Откуда ему было знать, что над Башлам-горой, одной из сестер Эльбруса, последнее время солнце было особенно красным. Как ни странно, это было очень красиво – зеленые леса казались изумрудно-золотыми, серебряные родники, как лермонтовский барс, прыгали с крутых скал, и от них веяло духом свободы. Существовало поверье, что здесь, вблизи Башлама, нет и не может быть зла. Так считали древние. Но красное солнце пугало измученных людей. От такого солнца ждали беды.
Где-то…
Кавказ горел, Грозный стал похож на Сталинград, кучей камней лежали Гудермес и Аргун. В отместку русским чеченцы сожгли большое русское село, где спряталась в свое время Эльвира с русским мальчиком.

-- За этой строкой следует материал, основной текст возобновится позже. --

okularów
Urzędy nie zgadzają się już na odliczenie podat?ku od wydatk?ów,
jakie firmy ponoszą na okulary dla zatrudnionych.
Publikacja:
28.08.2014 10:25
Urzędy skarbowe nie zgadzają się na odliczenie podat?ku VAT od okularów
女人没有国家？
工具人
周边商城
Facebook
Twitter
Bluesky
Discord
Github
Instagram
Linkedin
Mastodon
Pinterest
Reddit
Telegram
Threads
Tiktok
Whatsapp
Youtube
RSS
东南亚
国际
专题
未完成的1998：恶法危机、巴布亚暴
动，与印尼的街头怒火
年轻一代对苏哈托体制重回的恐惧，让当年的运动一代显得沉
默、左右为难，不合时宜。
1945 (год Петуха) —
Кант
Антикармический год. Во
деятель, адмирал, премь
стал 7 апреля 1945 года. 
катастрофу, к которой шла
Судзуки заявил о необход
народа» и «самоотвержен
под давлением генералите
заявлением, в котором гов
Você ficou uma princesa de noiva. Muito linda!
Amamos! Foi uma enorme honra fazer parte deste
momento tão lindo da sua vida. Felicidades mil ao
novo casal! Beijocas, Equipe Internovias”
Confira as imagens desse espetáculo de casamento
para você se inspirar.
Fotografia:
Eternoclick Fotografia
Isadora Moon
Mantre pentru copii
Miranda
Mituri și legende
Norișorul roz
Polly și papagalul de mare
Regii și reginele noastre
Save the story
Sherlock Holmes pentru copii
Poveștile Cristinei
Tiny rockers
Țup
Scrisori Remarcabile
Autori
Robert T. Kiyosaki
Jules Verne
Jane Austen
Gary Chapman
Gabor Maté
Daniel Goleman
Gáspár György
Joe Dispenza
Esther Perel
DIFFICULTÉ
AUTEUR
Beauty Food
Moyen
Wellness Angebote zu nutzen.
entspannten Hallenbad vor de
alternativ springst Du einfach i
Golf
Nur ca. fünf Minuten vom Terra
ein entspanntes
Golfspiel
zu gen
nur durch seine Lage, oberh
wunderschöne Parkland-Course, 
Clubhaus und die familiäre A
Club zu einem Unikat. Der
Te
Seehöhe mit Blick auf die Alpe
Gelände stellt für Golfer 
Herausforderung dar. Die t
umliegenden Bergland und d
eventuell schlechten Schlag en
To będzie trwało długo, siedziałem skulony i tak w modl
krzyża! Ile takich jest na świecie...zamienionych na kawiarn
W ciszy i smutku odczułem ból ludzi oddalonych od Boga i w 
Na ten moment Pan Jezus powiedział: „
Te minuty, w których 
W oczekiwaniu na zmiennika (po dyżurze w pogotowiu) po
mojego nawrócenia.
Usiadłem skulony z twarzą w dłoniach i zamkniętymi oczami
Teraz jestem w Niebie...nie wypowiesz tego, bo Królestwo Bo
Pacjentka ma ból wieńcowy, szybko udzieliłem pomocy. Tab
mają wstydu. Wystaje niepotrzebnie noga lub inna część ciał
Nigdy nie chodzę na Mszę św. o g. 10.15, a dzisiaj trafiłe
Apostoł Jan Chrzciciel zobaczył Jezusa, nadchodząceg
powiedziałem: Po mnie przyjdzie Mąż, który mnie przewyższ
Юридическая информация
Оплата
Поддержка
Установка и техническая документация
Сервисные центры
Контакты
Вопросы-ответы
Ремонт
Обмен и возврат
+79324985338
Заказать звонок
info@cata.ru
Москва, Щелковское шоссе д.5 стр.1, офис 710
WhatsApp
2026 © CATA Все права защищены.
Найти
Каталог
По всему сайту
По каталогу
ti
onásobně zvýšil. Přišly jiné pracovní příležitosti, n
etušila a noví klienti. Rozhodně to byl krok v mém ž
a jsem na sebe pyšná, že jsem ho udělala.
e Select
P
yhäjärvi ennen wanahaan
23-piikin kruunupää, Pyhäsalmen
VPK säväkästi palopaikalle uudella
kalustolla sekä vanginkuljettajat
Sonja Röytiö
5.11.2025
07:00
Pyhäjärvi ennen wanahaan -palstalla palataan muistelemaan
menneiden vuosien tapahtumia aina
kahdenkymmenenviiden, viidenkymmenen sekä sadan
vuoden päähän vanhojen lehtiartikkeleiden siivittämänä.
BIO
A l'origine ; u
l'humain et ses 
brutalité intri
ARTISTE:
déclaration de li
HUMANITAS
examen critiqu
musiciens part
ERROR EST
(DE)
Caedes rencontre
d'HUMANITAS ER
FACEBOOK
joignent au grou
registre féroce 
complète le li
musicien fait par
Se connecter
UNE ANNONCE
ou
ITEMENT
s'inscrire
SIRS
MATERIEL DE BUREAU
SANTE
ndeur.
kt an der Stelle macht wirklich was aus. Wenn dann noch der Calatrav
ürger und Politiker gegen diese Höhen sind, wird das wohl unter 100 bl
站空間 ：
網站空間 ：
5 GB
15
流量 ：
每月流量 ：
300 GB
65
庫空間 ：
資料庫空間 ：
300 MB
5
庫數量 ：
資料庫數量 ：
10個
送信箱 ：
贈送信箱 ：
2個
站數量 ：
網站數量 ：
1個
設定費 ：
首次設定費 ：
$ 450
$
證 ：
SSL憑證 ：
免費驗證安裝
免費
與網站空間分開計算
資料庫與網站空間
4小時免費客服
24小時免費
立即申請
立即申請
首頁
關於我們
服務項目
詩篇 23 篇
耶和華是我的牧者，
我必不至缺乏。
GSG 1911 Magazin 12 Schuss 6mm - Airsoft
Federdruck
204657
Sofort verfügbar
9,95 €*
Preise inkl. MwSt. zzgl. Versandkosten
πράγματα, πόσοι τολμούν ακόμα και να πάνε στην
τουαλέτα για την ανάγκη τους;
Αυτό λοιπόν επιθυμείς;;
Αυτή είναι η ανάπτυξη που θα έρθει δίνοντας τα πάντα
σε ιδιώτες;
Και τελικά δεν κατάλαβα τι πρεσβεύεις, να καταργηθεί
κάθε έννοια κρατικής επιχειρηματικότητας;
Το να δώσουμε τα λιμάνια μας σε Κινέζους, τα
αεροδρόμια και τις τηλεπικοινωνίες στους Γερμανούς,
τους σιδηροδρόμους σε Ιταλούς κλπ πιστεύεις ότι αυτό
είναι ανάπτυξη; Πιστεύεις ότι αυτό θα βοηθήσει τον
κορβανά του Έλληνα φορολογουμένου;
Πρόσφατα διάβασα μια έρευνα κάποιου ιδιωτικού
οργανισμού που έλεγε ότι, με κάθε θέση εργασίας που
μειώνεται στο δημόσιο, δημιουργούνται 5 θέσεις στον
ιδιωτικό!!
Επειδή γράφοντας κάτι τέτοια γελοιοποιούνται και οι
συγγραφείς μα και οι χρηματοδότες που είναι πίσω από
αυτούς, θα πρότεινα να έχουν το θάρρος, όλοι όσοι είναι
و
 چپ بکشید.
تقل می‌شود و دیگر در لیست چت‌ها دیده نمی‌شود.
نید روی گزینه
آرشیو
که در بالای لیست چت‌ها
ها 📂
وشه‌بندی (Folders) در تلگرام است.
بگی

Накануне Эльвира наскоро собрала заплечный мешок, взяла на руки Ванечку и пошла в сторону моря. Что заставило ее в один миг встряхнуть мокрую от стирки руку, вытереть ее об передник и быстро-быстро культей набивать мешок? Не слышно было самолетов, не дрожала земля от тяжелых машин. Но она чувствовала – надо уходить. «Ты куда?» – кричали ей женщины, когда она поспешно шла по дороге. «Надо уходить, – сказала она. – Надо!» Люди пожимали плечами: зачем? Они далеко от войны, и они русские. Испокон веков жили в дружбе и с чеченцами, и с дагестанцами, и с грузинами. Они и говорили на едином смешанном языке. Они верили, что вот-вот все кончится. Потому что – зачем? Зачем убивать, если земли у них много, не то что у арабов и евреев. Глупая эта женщина Эльвира. Еще затеряется где-нибудь, а то на какого джигита нарвется. Что он у нее – спрашивать будет, если у женщины все, что ему надо, при ней? А ребенку, чтоб не мешал, сделает секирбашка… Но Эльвира шла, будто ее вел Бог, она обходила брошенные дома, осторожно шла по кромке леса, страшась мин, и тихо добралась до шалаша, возле которого дымился костерок. Вошла не боясь.
– Я тебя ждал, – сказал белый как лунь старик. – Ты устала, сними обувь, я приготовил тебе таз с теплой водой. Успокой ноги. А потом я тебя покормлю.
– Откуда ты знал? – спросила Эльвира.